String Manipulation? I used the string 'Type of content' with PatIndex() to find where that string exists and then CharIndex() to find the starting and ending slashes for the content id. Then Substring() to pull the string out.

    Create Table #links
    (
    link VarChar(200)
    )
    Insert Into #links Values
    ('''https://''website name''/''language''/''type of content''/''en_au''/''name of content'''),
    ('''https://''website name''/''language''/''type of content''/''fr_ca''/''name of content'''),
    ('''https://''website name''/''language''/''type of content''/''en_us''/''name of content''')

Query

    Select SubString
          (
           link,
           PatIndex('%type of content%',link)+17,
           CharIndex('/',link,PatIndex('%type of content%',link)+17)-CharIndex('/',link,PatIndex('%type of content%',link))-1
          )
           As YourNewColumn
    From #links

Result

YourNewColumn
'en_au'
'fr_ca'
'en_us'
level3looper
  • 1,015
  • 1
  • 7
  • 10
0

Figured it out.
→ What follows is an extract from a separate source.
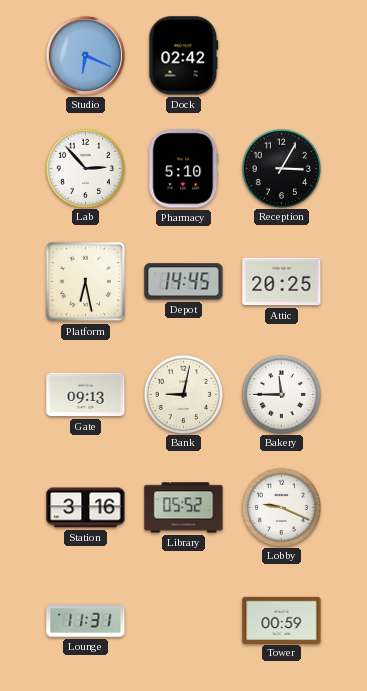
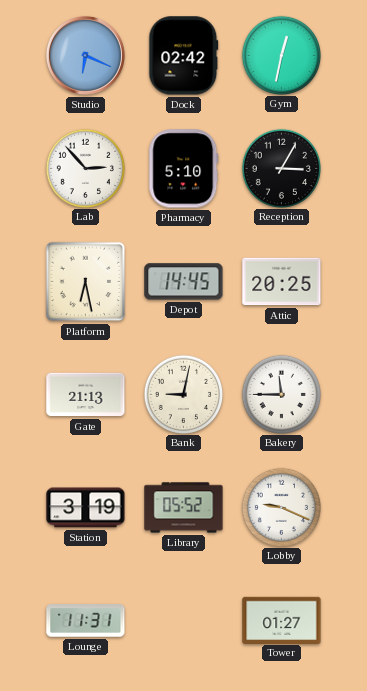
Gym: none -> 12:32
Gate: 09:13 -> 21:13
Station: 3:16 -> 3:19
Tower: 00:59 -> 01:27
This is the answer for Sqlite:

SELECT
 substr(links, instr(links, 'type of content') + 11, 6) AS content_id
FROM df

if you have one type of content, like in my case i only have blog_posts, then you can use 10. The number 10 allows you to skip ahead of "blog_posts/" in the url link to the content_id. Since all my content ids are 6 characters long, I put in 6 to capture only 6 values.

beeeZeee
  • 51
  • 1
  • 2
  • 10